If you feel ready for a deep dive into the language, or don't want to figure out the subtleties of English slang, The Well-Grounded Rubyist will probably become your go-to handbook. People who read it admit that the book opened their eyes to the fact that they’ve been writing code randomly and helped them see the language’s hidden potential.

Quality Assurance

Beautiful Testing: Leading Professionals Reveal How They Improve Software by Tim Riley, Adam Goucher

Have you ever heard the saying, "You have to think like a tester to become a tester"? This book will provide you with a glimpse into the thoughts, experiences, and aspirations of a QA specialist while introducing you to the fundamentals of the profession. The book is written in simple language, and each concept is explained using an example from the author’s professional experience.

Python

Python Crash Course: A Hands-On, Project-Based Introduction to Programming by Eric Matthes

A great book that readers who have read other Python materials and found them too confusing will appreciate. It is packed with loads of theory, but it is served with a Junior sauce; moreover, this textbook allows you immediately put your newly gained knowledge into practice. The book is full of do-it-yourself problems (with a step-by-step solution, by the way) and recommendations of useful online resources.

Database design

Database Internals: A Deep Dive into How Distributed Data Systems Work +

SQL Antipatterns: Avoiding the Pitfalls of Database Programming

We couldn't help it and added two books on databases at once (after all, it is an extraordinary direction). Database Internals is one of the most up-to-date books on the theory of database construction, but you shouldn't expect a deep dive here, even if that is what it says on the cover. Instead, it is more of a broad sweep over a range of theoretical topics, which will benefit beginners.

When you're ready to practice, proceed to SQL Antipatterns. The author analyzes the most frequent errors in the database structure, lists the signs by which such an antipattern can be identified, and recommends how to correct the error. Don't let the description scare you - the book is light, concise, and written in a semi-entertaining style.

Bonus: For all developers

Clean Code – A Handbook of Agile Software Craftsmanship by Robert Cecil Martin

The book is a must-read for all aspiring developers who don't want to fall into the same trap as thousands of Juniors before them. The described principles are easily adapted to any programming language, so we advise everyone to have Clean Code at hand for successful first steps in development.
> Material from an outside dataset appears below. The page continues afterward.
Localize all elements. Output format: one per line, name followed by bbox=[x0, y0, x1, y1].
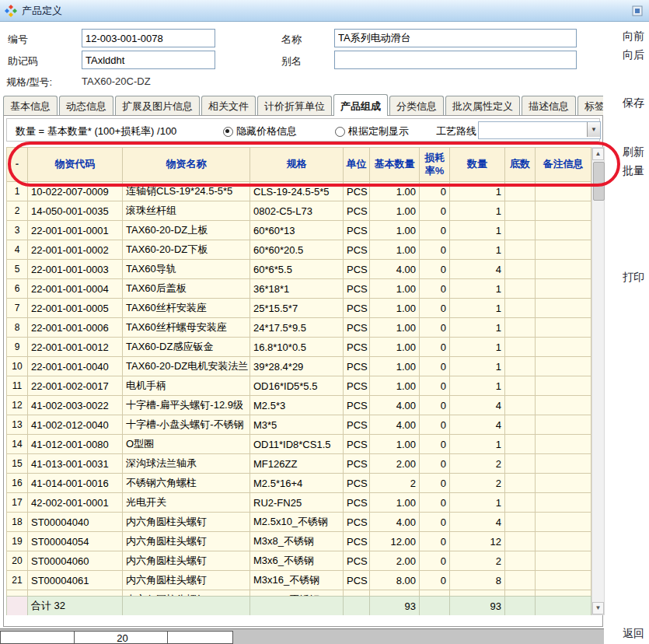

Design Patterns: Elements of Reusable Object-Oriented Software

Even though the book has been out for about 30 years, it is considered one of the best guides, especially if you do not want to reinvent the wheel. It contains 23 programming patterns that are easily adaptable to any object-oriented programming language (Java, C#, Python, etc.). You'll need some theoretical background to fully understand this book, but once you do, your coding abilities will advance to a whole new level.